Although the 2018 World Cup in Russia is currently dominating the headlines, a black cloud remains over the Fédération Internationale de Football Associations (‘FIFA’), the tournament’s organizer and soccer’s global governing authority. In 2015, in what has been called ‘the World Cup of Fraud’, more than forty individuals associated with FIFA were indicted in the U.S for fraud, bribery, and money laundering involving hundreds of millions of dollars and stretching back for over two decades. In response to this ongoing scandal, FIFA has undertaken a series of reform measures in the last several years. Most of these reforms have focused on attempting to break the cycle of corruption among football insiders by bringing in more outsiders. FIFA created the Ethics, and Audit and Compliance Committees, each headed and staffed by individuals deemed independent under FIFA rules. It also mandated that at least half of the members of a number of committees, including Governance and Review, Finance, Development, and the Compensation Subcommittee of Audit and Compliance, be comprised of independent members. FIFA President Gianni Infantino even went a step further than required, appointing someone with no ties to the sport at all, Fatma Samoura of Senegal, to the position of Secretary-General.

 

This push for more independent oversight is straight out of the pages of the U.S. corporate governance reform playbook. For years, increasing the number of outside directors has been a go-to reform in the context of publicly-held corporations.

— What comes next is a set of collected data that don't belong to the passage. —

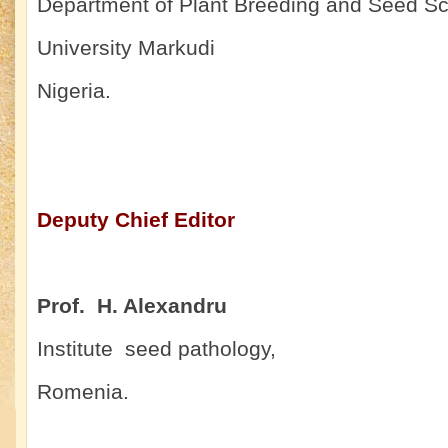
Department of Plant Breeding and Seed Sc
University Markudi
Nigeria.
Deputy Chief Editor
Prof. H. Alexandru
Institute seed pathology,
Romenia.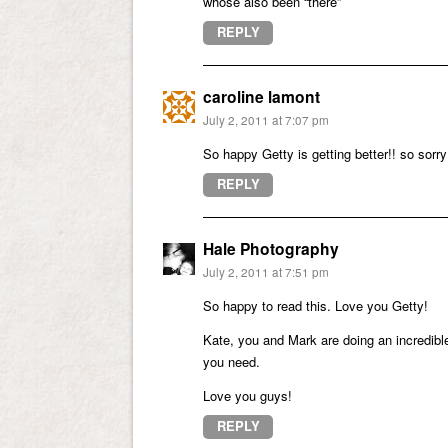
whose also been “there”
REPLY
caroline lamont
July 2, 2011 at 7:07 pm
So happy Getty is getting better!! so sor
REPLY
Hale Photography
July 2, 2011 at 7:51 pm
So happy to read this. Love you Getty!
Kate, you and Mark are doing an incredible
you need.
Love you guys!
REPLY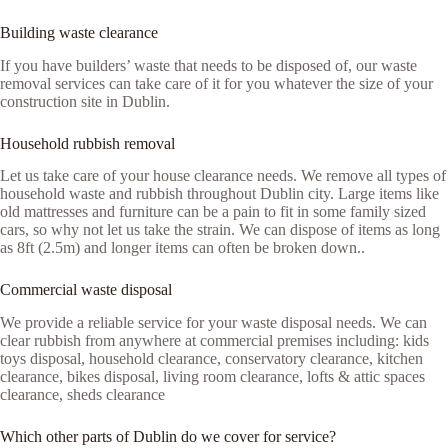
Building waste clearance
If you have builders’ waste that needs to be disposed of, our waste
removal services can take care of it for you whatever the size of your
construction site in Dublin.
Household rubbish removal
Let us take care of your house clearance needs. We remove all types of
household waste and rubbish throughout Dublin city. Large items like
old mattresses and furniture can be a pain to fit in some family sized
cars, so why not let us take the strain. We can dispose of items as long
as 8ft (2.5m) and longer items can often be broken down..
Commercial waste disposal
We provide a reliable service for your waste disposal needs. We can
clear rubbish from anywhere at commercial premises including: kids
toys disposal, household clearance, conservatory clearance, kitchen
clearance, bikes disposal, living room clearance, lofts & attic spaces
clearance, sheds clearance
Which other parts of Dublin do we cover for service?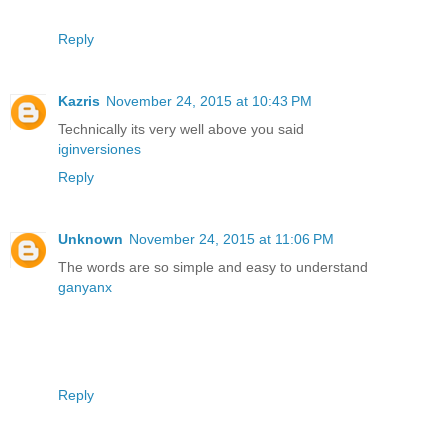
Reply
Kazris
November 24, 2015 at 10:43 PM
Technically its very well above you said
iginversiones
Reply
Unknown
November 24, 2015 at 11:06 PM
The words are so simple and easy to understand
ganyanx
Reply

The theory is that since outsiders are ‘disinterested’, in the sense that they do not work for the company, they are able to approach potential conflict situations such as awards of executive compensation and decisions whether to pursue change-in-control transactions with a neutral perspective. The problem is that outsiders can be co-opted, either by social norms against making waves or by an interest in actively participating in improper activity themselves. Although some studies have shown that they help guard against the kind of managerial expropriation that can occur when shareholders are too numerous and dispersed to monitor the managers themselves, others are more equivocal, pointing out that outsiders have unique disincentives to investigate in these situations.

 

‘Whistleblowers’ had better access to information and were more dedicated to FIFA’s mission to foster the development and growth of the sport than any outsider would be, but they often did so at great personal and professional sacrifice to themselves.

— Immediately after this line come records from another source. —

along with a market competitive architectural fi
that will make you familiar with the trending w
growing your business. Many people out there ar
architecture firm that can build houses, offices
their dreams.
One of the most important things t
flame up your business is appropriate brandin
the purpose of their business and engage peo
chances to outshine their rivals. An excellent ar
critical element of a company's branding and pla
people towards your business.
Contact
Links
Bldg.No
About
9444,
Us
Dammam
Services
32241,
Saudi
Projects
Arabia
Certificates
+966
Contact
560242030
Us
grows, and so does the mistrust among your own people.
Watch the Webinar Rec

The case for outsiders is even weaker in an organization such as FIFA. As a non-profit, there are no shareholders that could theoretically guard against the co-option of outside directors. It does have member associations that vote in the FIFA Congress, but they are often ill-equipped to serve in a monitoring role. Many are themselves corrupt or woefully disorganized. For those that are not, FIFA’s ability to favor or punish one individual member nation or region over others with respect to hosting rights or development grants inhibits them from speaking out. Moreover, FIFA does not have donors that often act in a similar role in U.S. non-profits, and Swiss oversight is still considered lax and ineffective despite recent reforms.

 

Even if outsiders may be beneficial in U.S. public corporations, they have not had much of an effect as of yet in FIFA. While problems relating to the old regime continue to surface, such as excessive compensation arrangements for former executives, disclosures from the Panama Papers that officials may have used transactions to funnel ill-gotten funds through offshore accounts, and fresh revelations of corruption among old-guard football officials, new problems have emerged. Mr Infantino, elected president on the heels of former president Sepp Blatter’s suspension from football for improper payments, has already been subject to investigation for ethics violations of his own. Perhaps in response, he pushed through a resolution enabling the Council to remove members of FIFA’s supposedly independent committees. This led Dominic Scala, the independent chairman of the Audit and Compliance committee, to resign. FIFA subsequently ousted the independent chairs of the investigatory and adjudicatory branches of the Ethics Committee and the chair of the Governance Committee, prompting several remaining members of these committees to resign in protest.

 

In my working paper ‘Reforming FIFA from the Inside Out’, I argue that rather than focusing on bringing in more outsiders, FIFA should harness the power of insiders. Although one of the most prominent witnesses in the indictment of over forty individuals and organizations became an informant only after being caught himself, many others at the international, regional, and national levels voluntarily came forward. These so-called ‘whistleblowers’ had better access to information and were more dedicated to FIFA’s mission to foster the development and growth of the sport than any outsider would be, but they often did so at great personal and professional sacrifice to themselves. By adopting a whistleblower program that potentially includes some combination of rewards and retaliation protection, FIFA may be better able to incentivize others to step forward, while at the same time signaling the embrace of an internal form of accountability. This may have more potential for beginning to chip away at the organizational culture that led to FIFA’s corruption than removing a few so-called bad apples has done thus far.

 

Steven A. Bank is the Paul Hastings Professor of Business Law at UCLA School of Law.